We went from room to room, changing directions in the dark until the compass points were entirely lost to me. It was a maze. Loyd said there were more than two hundred rooms-a village under one roof. The air smelled cold. I tried to imagine the place populated: stepping from room to room over sleeping couples, listening through all the noises of cooking and scolding and washing up for the sound of your own kids, who would know secret short cuts to their friends’ apartments.

“The walls are thick,” I observed.

“The walls are graveyards. When a baby died, they’d mortar its bones right into the wall. Or under the floor.”

I shuddered. “Why?”

“So it would still be near the family,” he said, seeming surprised I hadn’t thought of this myself.

Without warning we came out into a bright courtyard in the center, surrounded by walls and doorways on all four sides. It was completely hidden from the outside-a little haven with a carpet of fine grass and an ancient ash tree. A treasure island. I was drawn to the shade. “We should’ve brought the picnic basket,” I said, settling under the ash. The ground was cool. My brief vision of a living city was gone; it seemed ghostly again. For eight hundred years, those bones in the walls had been listening to nothing more than the dry skittering of lizards.

“We’ve got all day,” Loyd said. He sat about two feet away from me, clasping his hands around his knees and looking at the toes of his boots.

“So who built this place, eight hundred years ago?”

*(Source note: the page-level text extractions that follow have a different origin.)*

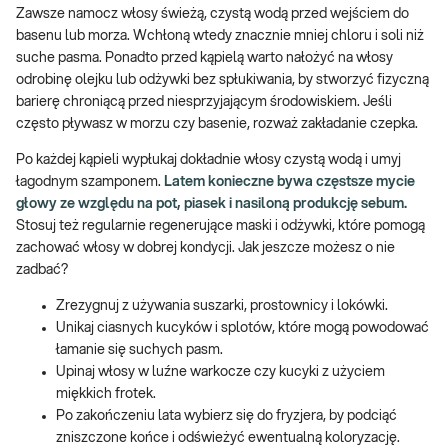
Zawsze namocz włosy świeżą, czystą wodą przed wejściem do
basenu lub morza. Wchłoną wtedy znacznie mniej chloru i soli niż
suche pasma. Ponadto przed kąpielą warto nałożyć na włosy
odrobinę olejku lub odżywki bez spłukiwania, by stworzyć fizyczną
barierę chroniącą przed niesprzyjającym środowiskiem. Jeśli
często pływasz w morzu czy basenie, rozważ zakładanie czepka.
Po każdej kąpieli wypłukaj dokładnie włosy czystą wodą i umyj
łagodnym szamponem.
Latem konieczne bywa częstsze mycie
głowy ze względu na pot, piasek i nasiloną produkcję sebum.
Stosuj też regularnie regenerujące maski i odżywki, które pomogą
zachować włosy w dobrej kondycji. Jak jeszcze możesz o nie
zadbać?
Zrezygnuj z używania suszarki, prostownicy i lokówki.
Unikaj ciasnych kucyków i splotów, które mogą powodować
łamanie się suchych pasm.
Upinaj włosy w luźne warkocze czy kucyki z użyciem
miękkich frotek.
Po zakończeniu lata wybierz się do fryzjera, by podciąć
zniszczone końce i odświeżyć ewentualną koloryzację.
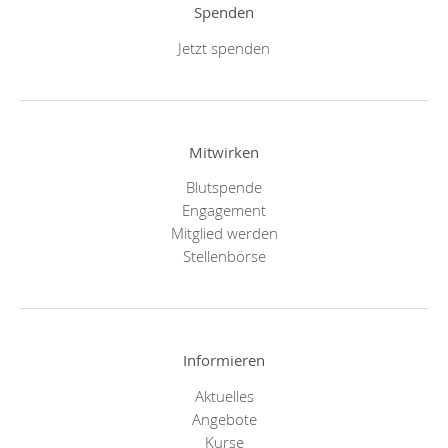
Spenden
Jetzt spenden
Mitwirken
Blutspende
Engagement
Mitglied werden
Stellenbörse
Informieren
Aktuelles
Angebote
Kurse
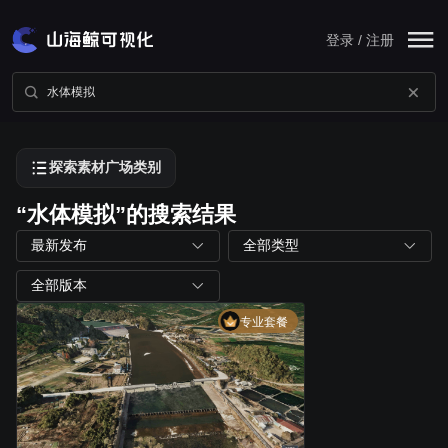
登录 / 注册
探索素材广场类别
“水体模拟”的搜索结果
最新发布
全部类型
全部版本
专业套餐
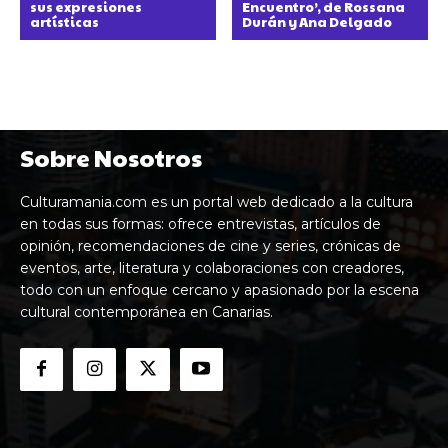
sus expresiones
Encuentro’, de Rossana
artísticas
Durán y Ana Delgado
Sobre Nosotros
Culturamania.com es un portal web dedicado a la cultura
en todas sus formas: ofrece entrevistas, artículos de
opinión, recomendaciones de cine y series, crónicas de
eventos, arte, literatura y colaboraciones con creadores,
todo con un enfoque cercano y apasionado por la escena
cultural contemporánea en Canarias.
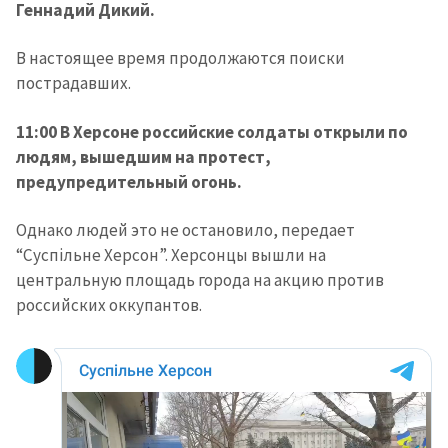
Геннадий Дикий.
В настоящее время продолжаются поиски
пострадавших.
11:00 В Херсоне российские солдаты открыли по
людям, вышедшим на протест,
предупредительный огонь.
Однако людей это не остановило, передает
“Суспільне Херсон”. Херсонцы вышли на
центральную площадь города на акцию против
российских оккупантов.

“My mama’s folks. The Pueblo. They had their act together back then, didn’t they?”

They did. I couldn’t stop running my eyes over the walls and the low, even roofline. The stones were mostly the same shape, rectangular, but all different sizes; there would be a row of large stones, and then two or three thinner rows, then a couple of middle-sized rows. There was something familiar about the way they fit together. In a minute it came to me. They looked just like cells under a microscope.